Fixed versus adjustable rate loans
A fixed-rate loan features the same payment for the entire duration of your mortgage. Your property taxes may go up (or rarely, down), and so might the homeowner's insurance in your monthly payment. For the most part payments on a fixed-rate mortgage will be very stable.
During the early amortization period of a fixed-rate loan, most of your payment pays interest, and a much smaller percentage toward principal. The amount applied to your principal amount goes up gradually each month.
You might choose a fixed-rate loan to lock in a low interest rate. Borrowers select fixed-rate loans because interest rates are low and they wish to lock in at this low rate. If you have an Adjustable Rate Mortgage (ARM) now, refinancing with a fixed-rate loan can offer greater monthly payment stability. If you currently have an Adjustable Rate Mortgage (ARM), we can help you lock in a fixed-rate at a favorable rate. Call 1st Credential Mortgage Inc at (281) 778-0805 for details.
Adjustable Rate Mortgages — ARMs, come in many varieties. ARMs usually adjust twice a year, based on various indexes.
Most programs have a cap that protects borrowers from sudden monthly payment increases. Some ARMs can't adjust more than 2% per year, regardless of the underlying interest rate. Sometimes an ARM has a "payment cap" which guarantees your payment can't increase beyond a fixed amount in a given year. Most ARMs also cap your interest rate over the life of the loan period.
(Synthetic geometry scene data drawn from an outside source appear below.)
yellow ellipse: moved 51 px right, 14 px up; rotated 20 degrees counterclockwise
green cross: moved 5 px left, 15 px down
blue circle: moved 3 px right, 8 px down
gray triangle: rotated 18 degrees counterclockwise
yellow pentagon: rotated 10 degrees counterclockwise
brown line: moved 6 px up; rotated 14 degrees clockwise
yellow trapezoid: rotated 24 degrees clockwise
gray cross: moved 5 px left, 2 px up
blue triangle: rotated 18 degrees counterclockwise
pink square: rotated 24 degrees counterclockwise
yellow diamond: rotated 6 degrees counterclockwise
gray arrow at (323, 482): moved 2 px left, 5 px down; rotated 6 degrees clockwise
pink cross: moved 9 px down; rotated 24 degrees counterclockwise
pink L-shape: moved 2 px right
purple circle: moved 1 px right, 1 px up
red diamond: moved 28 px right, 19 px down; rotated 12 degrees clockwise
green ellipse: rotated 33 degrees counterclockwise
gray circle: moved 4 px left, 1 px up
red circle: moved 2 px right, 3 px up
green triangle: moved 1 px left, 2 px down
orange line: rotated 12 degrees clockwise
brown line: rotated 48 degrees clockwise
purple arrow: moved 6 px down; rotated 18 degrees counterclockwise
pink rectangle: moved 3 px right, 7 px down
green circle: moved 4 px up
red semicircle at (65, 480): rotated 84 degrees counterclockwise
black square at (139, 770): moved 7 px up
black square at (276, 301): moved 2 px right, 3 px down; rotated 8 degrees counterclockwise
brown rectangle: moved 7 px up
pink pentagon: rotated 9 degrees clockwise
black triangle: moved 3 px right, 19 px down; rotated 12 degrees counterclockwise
ARMs usually start out at a very low rate that usually increases over time. You've probably read about 5/1 or 3/1 ARMs. For these loans, the initial rate is fixed for three or five years. It then adjusts every year. These kinds of loans are fixed for a certain number of years (3 or 5), then adjust after the initial period. Loans like this are usually best for people who expect to move in three or five years. These types of ARMs benefit borrowers who will sell their house or refinance before the initial lock expires.
You might choose an Adjustable Rate Mortgage to get a lower introductory interest rate and plan on moving, refinancing or absorbing the higher rate after the introductory rate goes up. ARMs can be risky when housing prices go down because homeowners can get stuck with increasing rates when they can't sell or refinance with a lower property value.